(Transcribed page contents)
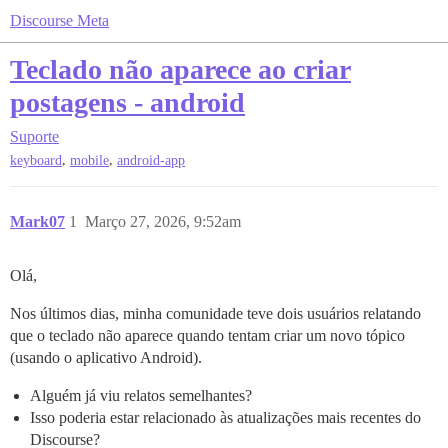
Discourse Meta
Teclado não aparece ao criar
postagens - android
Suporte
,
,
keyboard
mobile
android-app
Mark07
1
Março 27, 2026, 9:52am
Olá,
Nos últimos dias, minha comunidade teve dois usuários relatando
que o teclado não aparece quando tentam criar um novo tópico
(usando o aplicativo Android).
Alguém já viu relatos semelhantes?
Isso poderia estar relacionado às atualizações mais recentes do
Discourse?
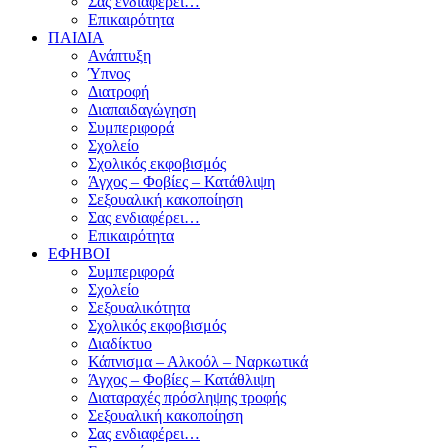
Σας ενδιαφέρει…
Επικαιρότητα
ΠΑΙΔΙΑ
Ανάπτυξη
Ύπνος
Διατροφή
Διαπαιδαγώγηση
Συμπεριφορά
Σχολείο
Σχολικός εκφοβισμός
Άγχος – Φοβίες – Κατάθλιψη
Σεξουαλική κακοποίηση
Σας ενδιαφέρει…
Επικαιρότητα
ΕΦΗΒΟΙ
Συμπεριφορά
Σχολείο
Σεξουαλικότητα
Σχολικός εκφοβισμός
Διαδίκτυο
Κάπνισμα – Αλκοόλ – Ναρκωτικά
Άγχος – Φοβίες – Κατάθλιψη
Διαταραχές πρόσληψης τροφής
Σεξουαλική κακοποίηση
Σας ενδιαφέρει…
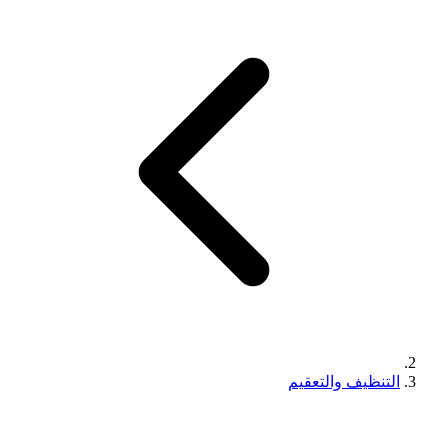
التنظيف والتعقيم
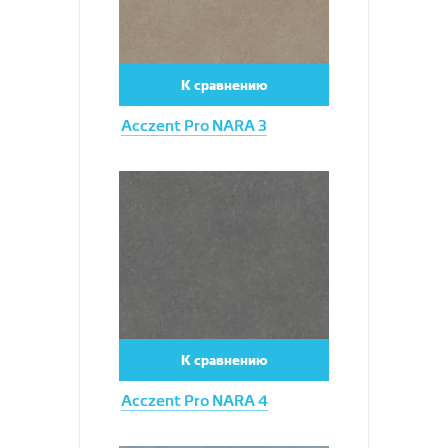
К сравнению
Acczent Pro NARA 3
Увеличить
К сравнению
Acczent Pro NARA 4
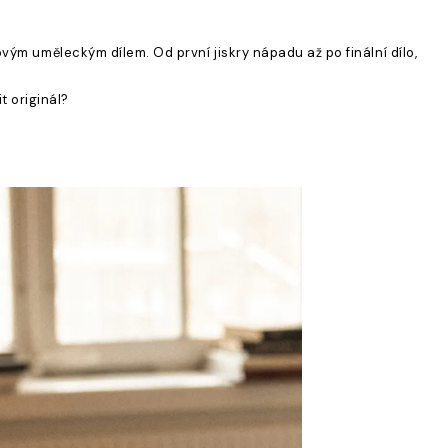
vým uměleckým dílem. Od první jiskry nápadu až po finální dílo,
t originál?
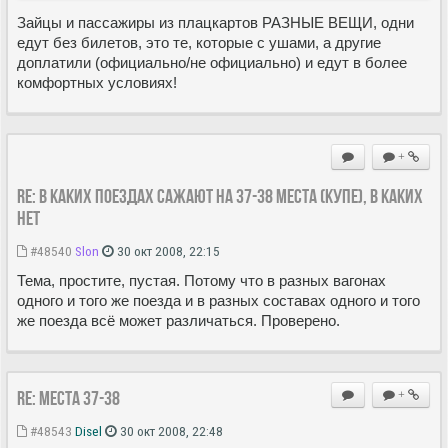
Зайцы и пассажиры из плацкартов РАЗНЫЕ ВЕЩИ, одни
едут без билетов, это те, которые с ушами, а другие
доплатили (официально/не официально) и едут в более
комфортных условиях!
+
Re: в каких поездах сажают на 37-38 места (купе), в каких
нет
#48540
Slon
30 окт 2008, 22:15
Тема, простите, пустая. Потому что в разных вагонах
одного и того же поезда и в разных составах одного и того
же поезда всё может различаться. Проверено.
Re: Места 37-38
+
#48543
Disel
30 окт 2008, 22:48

--

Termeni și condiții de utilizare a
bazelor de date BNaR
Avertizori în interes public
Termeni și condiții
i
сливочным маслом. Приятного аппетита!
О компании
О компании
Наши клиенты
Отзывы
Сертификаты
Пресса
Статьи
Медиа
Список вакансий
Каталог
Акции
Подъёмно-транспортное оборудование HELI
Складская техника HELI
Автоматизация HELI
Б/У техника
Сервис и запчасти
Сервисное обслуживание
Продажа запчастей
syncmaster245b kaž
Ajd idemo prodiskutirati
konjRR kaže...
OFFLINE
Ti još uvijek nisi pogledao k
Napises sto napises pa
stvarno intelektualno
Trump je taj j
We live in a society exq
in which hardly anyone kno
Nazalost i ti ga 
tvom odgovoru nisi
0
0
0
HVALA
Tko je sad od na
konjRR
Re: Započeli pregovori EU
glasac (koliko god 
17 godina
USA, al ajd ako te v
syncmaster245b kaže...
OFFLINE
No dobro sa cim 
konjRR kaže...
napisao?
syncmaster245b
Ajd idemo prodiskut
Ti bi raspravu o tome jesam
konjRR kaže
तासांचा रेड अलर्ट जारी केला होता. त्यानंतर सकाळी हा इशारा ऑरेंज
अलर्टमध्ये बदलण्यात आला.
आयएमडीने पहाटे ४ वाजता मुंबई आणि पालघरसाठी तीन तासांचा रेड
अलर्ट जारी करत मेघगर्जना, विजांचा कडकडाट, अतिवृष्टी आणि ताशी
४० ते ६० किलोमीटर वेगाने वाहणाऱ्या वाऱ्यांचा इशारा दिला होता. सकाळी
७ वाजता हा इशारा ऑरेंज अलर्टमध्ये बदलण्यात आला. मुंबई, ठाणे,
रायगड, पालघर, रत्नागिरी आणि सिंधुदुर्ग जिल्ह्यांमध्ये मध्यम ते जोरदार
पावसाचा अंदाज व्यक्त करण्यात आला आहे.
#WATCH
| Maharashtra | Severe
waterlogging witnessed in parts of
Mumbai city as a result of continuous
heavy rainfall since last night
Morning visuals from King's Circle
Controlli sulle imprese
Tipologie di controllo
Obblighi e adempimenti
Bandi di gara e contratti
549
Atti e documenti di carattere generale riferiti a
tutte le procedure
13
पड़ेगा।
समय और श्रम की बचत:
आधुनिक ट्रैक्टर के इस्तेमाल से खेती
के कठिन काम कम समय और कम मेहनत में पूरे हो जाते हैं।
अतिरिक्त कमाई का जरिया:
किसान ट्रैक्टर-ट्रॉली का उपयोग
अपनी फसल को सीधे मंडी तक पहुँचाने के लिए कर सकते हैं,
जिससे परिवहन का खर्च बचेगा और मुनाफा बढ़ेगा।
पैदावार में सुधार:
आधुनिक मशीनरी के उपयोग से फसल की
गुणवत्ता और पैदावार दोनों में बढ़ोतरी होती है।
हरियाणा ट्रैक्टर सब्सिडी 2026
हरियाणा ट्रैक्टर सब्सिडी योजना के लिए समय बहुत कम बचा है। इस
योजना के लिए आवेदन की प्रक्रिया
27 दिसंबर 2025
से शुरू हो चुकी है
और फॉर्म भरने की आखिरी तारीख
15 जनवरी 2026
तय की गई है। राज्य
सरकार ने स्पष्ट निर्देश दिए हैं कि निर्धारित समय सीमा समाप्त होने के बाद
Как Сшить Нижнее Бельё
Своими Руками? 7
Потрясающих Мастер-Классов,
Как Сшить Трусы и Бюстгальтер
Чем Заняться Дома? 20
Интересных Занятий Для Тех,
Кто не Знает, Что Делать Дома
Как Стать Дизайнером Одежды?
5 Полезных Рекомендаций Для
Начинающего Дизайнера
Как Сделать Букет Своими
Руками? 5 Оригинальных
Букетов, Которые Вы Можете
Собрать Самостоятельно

WORK ITEM ▸
With the string "बदलण" as the key, filter the data above and show the lines that match.

WRITTEN ANSWER ▸
अलर्टमध्ये बदलण्यात आला.
७ वाजता हा इशारा ऑरेंज अलर्टमध्ये बदलण्यात आला. मुंबई, ठाणे,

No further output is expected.